• **PROBLEM DESCRIPTION**:
Below are records; please set down exactly the lines from the first through the one containing "Nonprofit Zrt.".

** DATASET EXTRACT follows **

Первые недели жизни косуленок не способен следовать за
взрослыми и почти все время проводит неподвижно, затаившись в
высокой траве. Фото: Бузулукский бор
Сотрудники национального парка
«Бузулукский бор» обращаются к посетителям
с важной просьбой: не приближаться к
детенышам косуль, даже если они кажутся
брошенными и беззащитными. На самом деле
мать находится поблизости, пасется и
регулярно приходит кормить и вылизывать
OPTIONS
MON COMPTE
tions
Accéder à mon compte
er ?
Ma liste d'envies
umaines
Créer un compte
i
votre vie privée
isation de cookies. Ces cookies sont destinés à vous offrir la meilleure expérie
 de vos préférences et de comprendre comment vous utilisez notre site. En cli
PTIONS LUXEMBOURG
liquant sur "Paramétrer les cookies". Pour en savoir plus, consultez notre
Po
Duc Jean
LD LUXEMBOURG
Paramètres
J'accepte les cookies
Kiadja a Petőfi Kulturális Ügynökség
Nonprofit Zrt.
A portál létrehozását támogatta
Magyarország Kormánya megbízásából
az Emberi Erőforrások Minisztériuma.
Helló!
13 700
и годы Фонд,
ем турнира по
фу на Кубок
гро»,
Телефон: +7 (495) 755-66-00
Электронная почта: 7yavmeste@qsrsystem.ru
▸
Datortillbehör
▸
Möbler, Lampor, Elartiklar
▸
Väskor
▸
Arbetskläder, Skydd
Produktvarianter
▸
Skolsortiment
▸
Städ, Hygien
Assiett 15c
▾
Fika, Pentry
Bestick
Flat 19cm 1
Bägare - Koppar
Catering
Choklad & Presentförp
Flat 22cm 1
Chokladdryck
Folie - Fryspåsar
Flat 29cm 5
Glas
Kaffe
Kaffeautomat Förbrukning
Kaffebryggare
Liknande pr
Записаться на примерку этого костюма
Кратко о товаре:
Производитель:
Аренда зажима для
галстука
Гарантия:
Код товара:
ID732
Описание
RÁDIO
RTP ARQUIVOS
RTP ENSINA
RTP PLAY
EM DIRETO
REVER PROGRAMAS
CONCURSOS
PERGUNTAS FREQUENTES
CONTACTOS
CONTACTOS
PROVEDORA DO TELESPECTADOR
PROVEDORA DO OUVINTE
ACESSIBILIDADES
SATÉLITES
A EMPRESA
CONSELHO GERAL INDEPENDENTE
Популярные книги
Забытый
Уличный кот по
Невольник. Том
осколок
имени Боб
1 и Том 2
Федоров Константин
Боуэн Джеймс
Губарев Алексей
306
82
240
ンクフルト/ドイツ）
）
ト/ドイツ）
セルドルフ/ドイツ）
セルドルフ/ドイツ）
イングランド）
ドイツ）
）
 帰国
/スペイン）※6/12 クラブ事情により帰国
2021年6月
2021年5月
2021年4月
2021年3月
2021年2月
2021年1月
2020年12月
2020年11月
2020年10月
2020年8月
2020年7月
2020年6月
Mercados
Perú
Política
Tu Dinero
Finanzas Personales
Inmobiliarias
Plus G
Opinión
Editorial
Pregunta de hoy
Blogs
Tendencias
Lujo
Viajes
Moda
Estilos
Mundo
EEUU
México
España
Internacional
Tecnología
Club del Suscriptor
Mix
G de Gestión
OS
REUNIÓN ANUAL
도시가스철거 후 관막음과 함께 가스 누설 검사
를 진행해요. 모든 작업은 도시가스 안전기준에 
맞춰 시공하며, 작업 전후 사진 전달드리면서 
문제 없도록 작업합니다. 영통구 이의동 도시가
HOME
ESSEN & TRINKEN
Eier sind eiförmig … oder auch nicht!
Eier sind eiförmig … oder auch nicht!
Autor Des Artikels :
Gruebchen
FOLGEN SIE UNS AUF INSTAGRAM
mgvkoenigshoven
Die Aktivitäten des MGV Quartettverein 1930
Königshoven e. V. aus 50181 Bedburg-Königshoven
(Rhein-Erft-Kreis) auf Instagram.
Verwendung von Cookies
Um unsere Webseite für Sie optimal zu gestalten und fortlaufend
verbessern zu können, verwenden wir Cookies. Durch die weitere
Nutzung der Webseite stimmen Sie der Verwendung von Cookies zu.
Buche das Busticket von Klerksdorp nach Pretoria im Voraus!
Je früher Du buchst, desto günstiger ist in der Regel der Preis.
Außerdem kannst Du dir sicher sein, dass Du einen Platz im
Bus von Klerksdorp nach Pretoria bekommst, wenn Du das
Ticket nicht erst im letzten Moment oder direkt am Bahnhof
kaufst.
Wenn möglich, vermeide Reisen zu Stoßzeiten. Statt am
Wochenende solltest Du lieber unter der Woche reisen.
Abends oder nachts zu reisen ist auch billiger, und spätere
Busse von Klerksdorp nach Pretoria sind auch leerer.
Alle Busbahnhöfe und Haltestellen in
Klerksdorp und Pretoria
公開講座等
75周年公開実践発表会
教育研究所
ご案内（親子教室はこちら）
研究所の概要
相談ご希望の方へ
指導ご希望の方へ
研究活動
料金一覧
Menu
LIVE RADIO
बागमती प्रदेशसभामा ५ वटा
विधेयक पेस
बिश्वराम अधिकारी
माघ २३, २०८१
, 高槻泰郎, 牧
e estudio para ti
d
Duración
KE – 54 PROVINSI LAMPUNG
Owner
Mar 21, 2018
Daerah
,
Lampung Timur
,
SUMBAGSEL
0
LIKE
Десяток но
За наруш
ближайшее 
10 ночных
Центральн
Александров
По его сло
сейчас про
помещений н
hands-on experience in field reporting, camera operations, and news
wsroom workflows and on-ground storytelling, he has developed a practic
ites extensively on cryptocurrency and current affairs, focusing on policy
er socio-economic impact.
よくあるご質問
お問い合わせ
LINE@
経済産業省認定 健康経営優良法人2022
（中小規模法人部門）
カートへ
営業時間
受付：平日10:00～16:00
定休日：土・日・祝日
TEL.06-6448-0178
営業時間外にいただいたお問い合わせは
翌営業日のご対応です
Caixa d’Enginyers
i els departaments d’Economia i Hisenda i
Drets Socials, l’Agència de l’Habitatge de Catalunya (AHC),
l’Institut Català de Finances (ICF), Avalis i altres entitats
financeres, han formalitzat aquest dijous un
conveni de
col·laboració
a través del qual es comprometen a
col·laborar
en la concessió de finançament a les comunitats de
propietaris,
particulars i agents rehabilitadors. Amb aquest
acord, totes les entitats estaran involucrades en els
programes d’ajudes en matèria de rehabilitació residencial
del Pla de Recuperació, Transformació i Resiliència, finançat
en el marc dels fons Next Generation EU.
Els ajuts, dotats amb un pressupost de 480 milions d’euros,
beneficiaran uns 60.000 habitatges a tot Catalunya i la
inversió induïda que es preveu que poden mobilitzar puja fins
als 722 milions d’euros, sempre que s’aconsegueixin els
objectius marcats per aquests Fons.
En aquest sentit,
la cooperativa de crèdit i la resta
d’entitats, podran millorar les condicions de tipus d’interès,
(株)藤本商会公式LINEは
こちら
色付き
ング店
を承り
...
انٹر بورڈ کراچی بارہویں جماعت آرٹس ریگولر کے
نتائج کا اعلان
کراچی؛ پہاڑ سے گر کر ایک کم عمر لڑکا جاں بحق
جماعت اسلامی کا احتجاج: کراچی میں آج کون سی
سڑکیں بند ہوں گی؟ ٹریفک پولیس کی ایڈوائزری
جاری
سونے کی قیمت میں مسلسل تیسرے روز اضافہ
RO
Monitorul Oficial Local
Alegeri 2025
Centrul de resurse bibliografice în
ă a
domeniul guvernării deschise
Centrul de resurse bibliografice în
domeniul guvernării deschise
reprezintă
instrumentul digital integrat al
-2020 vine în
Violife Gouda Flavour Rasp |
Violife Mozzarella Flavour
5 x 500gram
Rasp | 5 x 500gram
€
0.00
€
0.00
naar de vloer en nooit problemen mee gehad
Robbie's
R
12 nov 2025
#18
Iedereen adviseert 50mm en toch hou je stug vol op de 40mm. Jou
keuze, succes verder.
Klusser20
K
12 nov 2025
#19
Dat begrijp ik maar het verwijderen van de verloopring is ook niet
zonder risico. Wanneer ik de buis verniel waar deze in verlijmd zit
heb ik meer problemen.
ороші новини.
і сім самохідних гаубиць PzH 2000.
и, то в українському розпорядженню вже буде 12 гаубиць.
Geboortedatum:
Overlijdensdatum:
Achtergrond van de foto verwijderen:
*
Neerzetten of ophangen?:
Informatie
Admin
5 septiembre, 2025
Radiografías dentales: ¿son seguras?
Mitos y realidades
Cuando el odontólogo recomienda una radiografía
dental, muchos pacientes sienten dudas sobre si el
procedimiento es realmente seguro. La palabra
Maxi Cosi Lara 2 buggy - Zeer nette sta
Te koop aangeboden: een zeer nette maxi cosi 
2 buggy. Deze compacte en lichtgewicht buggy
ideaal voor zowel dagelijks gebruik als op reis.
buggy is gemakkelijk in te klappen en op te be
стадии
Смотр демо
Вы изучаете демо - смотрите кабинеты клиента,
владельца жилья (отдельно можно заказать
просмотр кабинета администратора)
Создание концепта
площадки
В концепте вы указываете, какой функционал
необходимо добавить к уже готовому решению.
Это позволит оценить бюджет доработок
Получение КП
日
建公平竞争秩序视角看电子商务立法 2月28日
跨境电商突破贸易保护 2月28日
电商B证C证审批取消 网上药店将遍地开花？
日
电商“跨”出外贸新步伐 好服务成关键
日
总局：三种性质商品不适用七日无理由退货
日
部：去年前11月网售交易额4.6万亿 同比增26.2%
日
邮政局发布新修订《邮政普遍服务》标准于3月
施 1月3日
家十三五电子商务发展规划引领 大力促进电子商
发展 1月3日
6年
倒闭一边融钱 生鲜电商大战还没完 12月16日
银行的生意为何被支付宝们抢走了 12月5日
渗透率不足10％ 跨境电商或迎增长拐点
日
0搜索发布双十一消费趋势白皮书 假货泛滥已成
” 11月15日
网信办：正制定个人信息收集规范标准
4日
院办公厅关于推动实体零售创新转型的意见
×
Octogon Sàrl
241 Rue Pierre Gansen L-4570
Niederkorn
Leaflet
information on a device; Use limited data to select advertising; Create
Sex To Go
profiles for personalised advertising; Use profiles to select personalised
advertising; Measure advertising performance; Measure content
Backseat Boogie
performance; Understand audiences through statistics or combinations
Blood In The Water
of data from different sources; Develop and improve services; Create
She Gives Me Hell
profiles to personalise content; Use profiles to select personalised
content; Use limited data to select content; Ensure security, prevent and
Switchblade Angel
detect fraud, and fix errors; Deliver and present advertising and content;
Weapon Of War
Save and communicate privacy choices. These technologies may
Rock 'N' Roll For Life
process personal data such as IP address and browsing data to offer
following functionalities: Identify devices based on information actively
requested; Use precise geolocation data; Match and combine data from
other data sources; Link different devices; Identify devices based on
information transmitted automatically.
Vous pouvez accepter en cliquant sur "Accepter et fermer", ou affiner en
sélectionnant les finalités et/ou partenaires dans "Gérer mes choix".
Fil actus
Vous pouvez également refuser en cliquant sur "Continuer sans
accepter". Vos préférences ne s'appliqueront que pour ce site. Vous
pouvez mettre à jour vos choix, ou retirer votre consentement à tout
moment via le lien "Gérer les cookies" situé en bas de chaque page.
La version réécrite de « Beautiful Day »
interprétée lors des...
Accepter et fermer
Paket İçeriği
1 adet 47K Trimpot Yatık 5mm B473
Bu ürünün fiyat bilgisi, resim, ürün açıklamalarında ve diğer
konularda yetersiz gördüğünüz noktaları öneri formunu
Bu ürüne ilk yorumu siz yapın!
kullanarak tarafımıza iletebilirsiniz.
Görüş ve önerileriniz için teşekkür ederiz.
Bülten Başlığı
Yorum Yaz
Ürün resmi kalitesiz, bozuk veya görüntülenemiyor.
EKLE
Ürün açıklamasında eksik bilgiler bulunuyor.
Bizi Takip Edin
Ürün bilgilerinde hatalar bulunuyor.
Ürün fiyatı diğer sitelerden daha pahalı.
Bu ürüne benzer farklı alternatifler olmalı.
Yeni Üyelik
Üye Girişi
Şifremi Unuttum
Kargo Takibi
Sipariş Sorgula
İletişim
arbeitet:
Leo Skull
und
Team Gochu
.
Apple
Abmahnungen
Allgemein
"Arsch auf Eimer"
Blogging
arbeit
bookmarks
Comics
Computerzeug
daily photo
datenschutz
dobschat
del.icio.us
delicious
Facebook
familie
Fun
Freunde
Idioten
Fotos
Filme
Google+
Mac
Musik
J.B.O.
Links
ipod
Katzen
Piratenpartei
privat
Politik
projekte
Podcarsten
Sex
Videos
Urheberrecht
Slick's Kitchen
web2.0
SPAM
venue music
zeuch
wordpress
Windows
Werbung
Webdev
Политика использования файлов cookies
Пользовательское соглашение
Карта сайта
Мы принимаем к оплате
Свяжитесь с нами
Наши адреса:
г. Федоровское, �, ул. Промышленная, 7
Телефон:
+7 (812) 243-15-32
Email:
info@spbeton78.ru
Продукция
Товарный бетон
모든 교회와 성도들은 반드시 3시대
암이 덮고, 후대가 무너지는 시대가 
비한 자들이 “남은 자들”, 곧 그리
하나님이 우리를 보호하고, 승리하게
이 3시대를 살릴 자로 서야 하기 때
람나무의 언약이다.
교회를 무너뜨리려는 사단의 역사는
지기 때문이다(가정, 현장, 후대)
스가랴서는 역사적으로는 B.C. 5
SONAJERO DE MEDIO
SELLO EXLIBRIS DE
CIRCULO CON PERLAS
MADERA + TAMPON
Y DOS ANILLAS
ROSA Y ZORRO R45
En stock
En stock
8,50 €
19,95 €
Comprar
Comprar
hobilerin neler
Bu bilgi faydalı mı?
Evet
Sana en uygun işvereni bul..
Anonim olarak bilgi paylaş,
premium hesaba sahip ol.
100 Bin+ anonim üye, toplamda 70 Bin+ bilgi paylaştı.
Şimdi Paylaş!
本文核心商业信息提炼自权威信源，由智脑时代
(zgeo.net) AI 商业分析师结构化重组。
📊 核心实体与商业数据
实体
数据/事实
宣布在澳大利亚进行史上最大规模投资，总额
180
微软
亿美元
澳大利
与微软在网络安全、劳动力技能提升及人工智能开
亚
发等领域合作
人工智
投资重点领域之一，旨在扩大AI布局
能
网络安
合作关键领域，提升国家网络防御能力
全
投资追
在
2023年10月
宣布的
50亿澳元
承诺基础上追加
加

** End of DATASET EXTRACT **

• **OUTPUT BELOW**:
Первые недели жизни косуленок не способен следовать за
взрослыми и почти все время проводит неподвижно, затаившись в
высокой траве. Фото: Бузулукский бор
Сотрудники национального парка
«Бузулукский бор» обращаются к посетителям
с важной просьбой: не приближаться к
детенышам косуль, даже если они кажутся
брошенными и беззащитными. На самом деле
мать находится поблизости, пасется и
регулярно приходит кормить и вылизывать
OPTIONS
MON COMPTE
tions
Accéder à mon compte
er ?
Ma liste d'envies
umaines
Créer un compte
i
votre vie privée
isation de cookies. Ces cookies sont destinés à vous offrir la meilleure expérie
 de vos préférences et de comprendre comment vous utilisez notre site. En cli
PTIONS LUXEMBOURG
liquant sur "Paramétrer les cookies". Pour en savoir plus, consultez notre
Po
Duc Jean
LD LUXEMBOURG
Paramètres
J'accepte les cookies
Kiadja a Petőfi Kulturális Ügynökség
Nonprofit Zrt.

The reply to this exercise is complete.